Not content with denying the English a voice, the Blair government attempted to begin the process of political Balkanisation in England by announcing in 2003 that referenda for assemblies in the North East, the North West and the region of Yorkshire and Humber would be held. According to the draft Regional Assemblies Bill of  2004, the assemblies would have had  much inferior powers to the Scottish Parliament and inferior powers to those of the Welsh Assembly.

The Blair government tested the water with a referendum for a North East Assembly in November 2004 believing that this was the English region most likely to vote for an assembly and if they did this would act as a spur to other regions to follow suit. The ploy failed so miserably, with voters rejecting the an assembly by 696,519 votes to 197,310, that plans for further referenda were dropped. 

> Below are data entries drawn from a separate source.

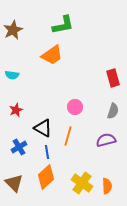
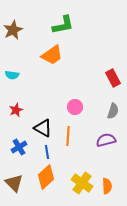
red rectangle: rotated 12 degrees counterclockwise
orange line: rotated 12 degrees counterclockwise
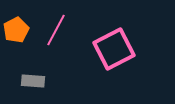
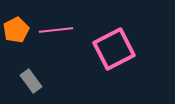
pink line: rotated 56 degrees clockwise
gray rectangle: moved 2 px left; rotated 50 degrees clockwise
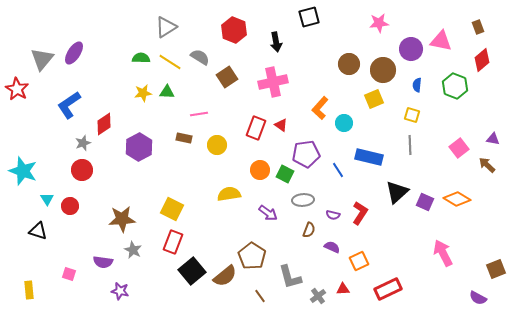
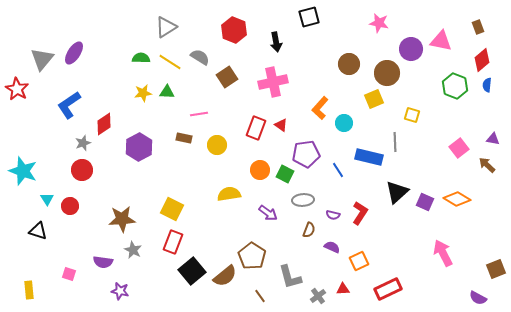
pink star at (379, 23): rotated 18 degrees clockwise
brown circle at (383, 70): moved 4 px right, 3 px down
blue semicircle at (417, 85): moved 70 px right
gray line at (410, 145): moved 15 px left, 3 px up
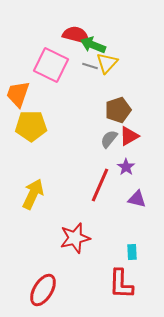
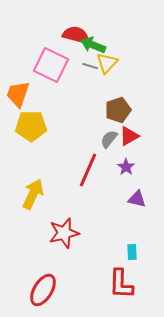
red line: moved 12 px left, 15 px up
red star: moved 11 px left, 5 px up
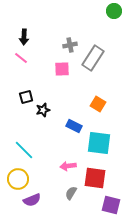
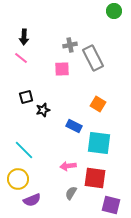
gray rectangle: rotated 60 degrees counterclockwise
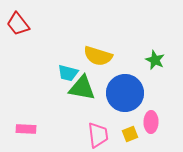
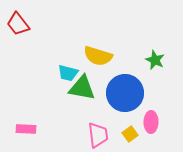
yellow square: rotated 14 degrees counterclockwise
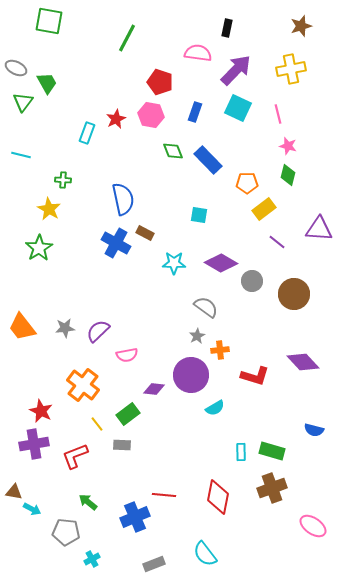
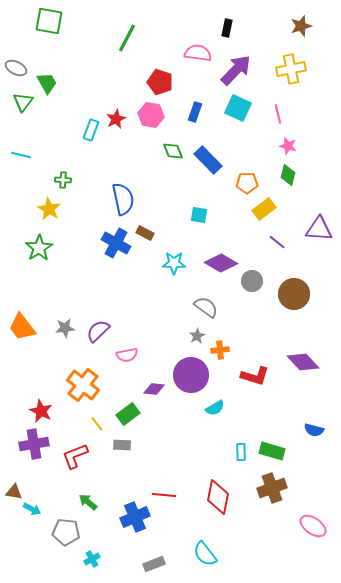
cyan rectangle at (87, 133): moved 4 px right, 3 px up
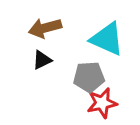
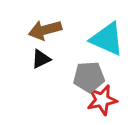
brown arrow: moved 2 px down
black triangle: moved 1 px left, 1 px up
red star: moved 3 px up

But although elected assemblies were not established in England, the process of setting English regions against one another was put in hand shortly after the Blair Government was formed through the creation of Quangos. Eight English Regional Development Agencies (RDAs) were established under the Regional Development Agencies Act 1998. These were for: the East of England, East Midlands, North East, North West, South East, South West, West Midlands, Yorkshire and the Humber.

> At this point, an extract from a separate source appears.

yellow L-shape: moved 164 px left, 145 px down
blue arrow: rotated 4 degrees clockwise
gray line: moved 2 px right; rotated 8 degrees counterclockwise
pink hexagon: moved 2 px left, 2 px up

A ninth RDA, the London Development Agency, was established in July 2000 following the establishment of the Greater London Authority (GLA). The first eight RDAs are responsible to the Department for Business, Innovation and Skills (BIS) ministers.  The London Development Assembly is responsible to the Mayor of London and the London Assembly.  

What do RDAs do? Here is the LDA website description:

“Our aim is to create better futures for London’s citizens by delivering projects that will help produce a prosperous, inclusive and sustainable city.

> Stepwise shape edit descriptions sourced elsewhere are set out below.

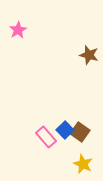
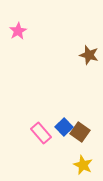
pink star: moved 1 px down
blue square: moved 1 px left, 3 px up
pink rectangle: moved 5 px left, 4 px up
yellow star: moved 1 px down
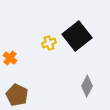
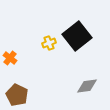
gray diamond: rotated 55 degrees clockwise
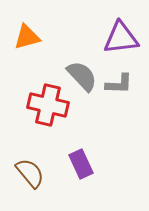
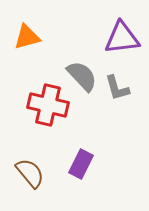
purple triangle: moved 1 px right
gray L-shape: moved 2 px left, 4 px down; rotated 72 degrees clockwise
purple rectangle: rotated 52 degrees clockwise
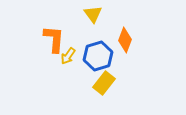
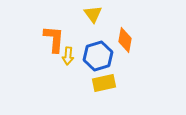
orange diamond: rotated 10 degrees counterclockwise
yellow arrow: rotated 30 degrees counterclockwise
yellow rectangle: rotated 40 degrees clockwise
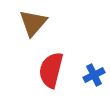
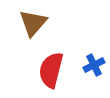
blue cross: moved 10 px up
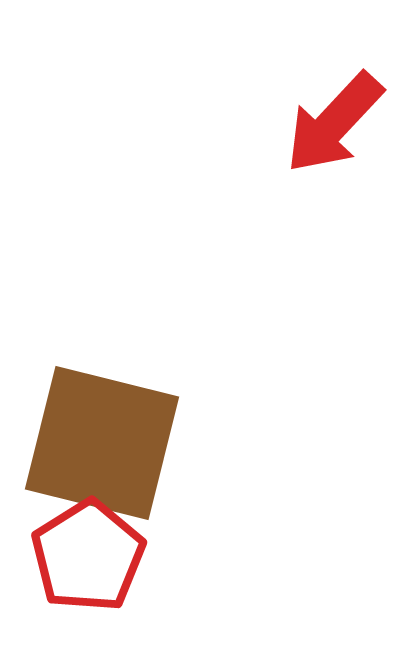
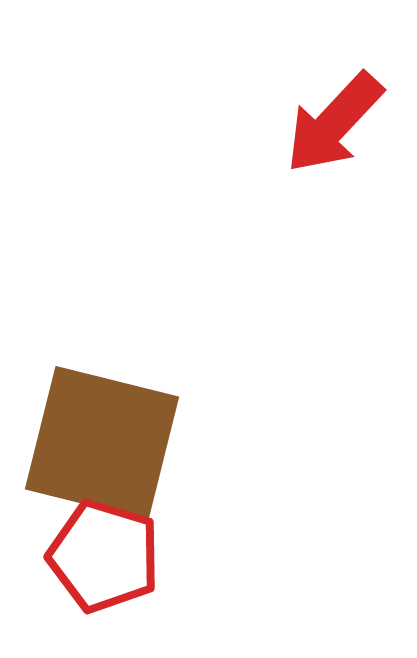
red pentagon: moved 16 px right; rotated 23 degrees counterclockwise
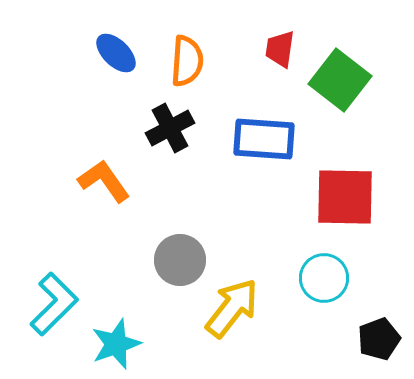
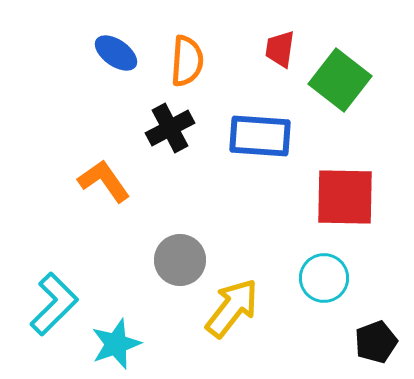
blue ellipse: rotated 9 degrees counterclockwise
blue rectangle: moved 4 px left, 3 px up
black pentagon: moved 3 px left, 3 px down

Working in close partnership with the Greater London Authority, London boroughs, businesses and the third sector, we have:

•provided practical advice and help to Londoners and to London’s businesses

 •promoted London on a world stage – most recently at the Shanghai Expo

 •helped set up the first two of the Mayor’s academies

 •won recognition and international acclaim for our regeneration activities

 •enabled London to start making significant cuts to Co2 emissions through our climate change programmes

 •put projects in place that have helped thousands of Londoners benefit from the impact of the 2012 Olympic and Paralympic Games” (http://www.lda.gov.uk/our-work/index.aspx)

There most significant role is probably their administering of the EU Regional Development Fund disbursements to English regions.

 All the RDAs are scheduled to be abolished by March 2012 (http://www.bis.gov.uk/policies/economic-development/englands-regional-development-agencies), but it is not certain that this will happen because the Government has conceded in the face of opposition from the Lords over the Public Bodies Bill which authorised ministers to make the decision (http://www.publications.parliament.uk/pa/ld201011/ldbills/025/11025.i-ii.html), that Quangos will not be abolished without parliamentary scrutiny.  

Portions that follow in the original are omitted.